▶ _INSTRUCTIONS FOR THE TASK_
Collect every line of the records below that contains the word "Rück".

(Extracted page text data)
- - - -

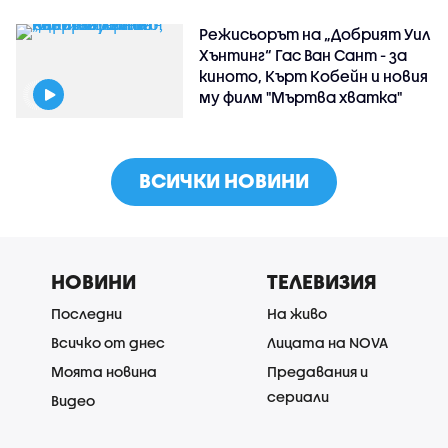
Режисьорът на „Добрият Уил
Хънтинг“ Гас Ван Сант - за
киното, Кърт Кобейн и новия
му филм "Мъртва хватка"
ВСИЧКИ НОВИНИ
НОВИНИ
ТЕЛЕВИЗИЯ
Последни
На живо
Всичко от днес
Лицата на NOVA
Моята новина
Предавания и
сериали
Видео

- - - -

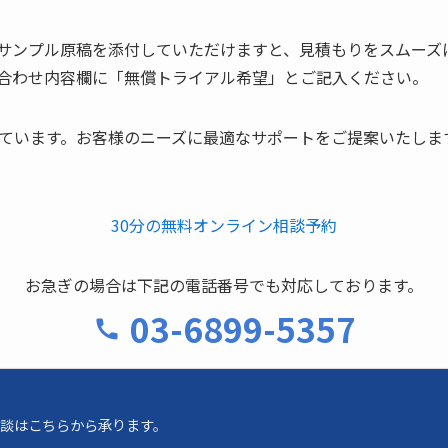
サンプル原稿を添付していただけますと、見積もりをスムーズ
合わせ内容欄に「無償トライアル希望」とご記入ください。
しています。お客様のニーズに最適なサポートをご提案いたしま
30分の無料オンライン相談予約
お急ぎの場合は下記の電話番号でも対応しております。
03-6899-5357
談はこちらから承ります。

- - - -

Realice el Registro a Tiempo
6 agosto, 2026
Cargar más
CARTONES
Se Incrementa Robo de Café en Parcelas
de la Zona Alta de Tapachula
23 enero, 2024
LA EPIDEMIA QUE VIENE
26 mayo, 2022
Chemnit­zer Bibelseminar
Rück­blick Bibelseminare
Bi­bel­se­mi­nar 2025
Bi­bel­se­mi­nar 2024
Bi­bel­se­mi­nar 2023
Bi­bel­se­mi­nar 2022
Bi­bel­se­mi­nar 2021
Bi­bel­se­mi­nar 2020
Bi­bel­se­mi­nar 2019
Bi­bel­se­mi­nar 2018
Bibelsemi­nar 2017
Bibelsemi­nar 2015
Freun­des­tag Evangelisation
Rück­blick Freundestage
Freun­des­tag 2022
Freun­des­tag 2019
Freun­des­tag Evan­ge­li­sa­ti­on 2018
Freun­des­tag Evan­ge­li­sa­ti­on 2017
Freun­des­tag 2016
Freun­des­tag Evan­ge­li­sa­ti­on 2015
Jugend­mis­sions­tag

- - - -

▶ _EXPECTED ANSWER_
Rück­blick Bibelseminare
Rück­blick Freundestage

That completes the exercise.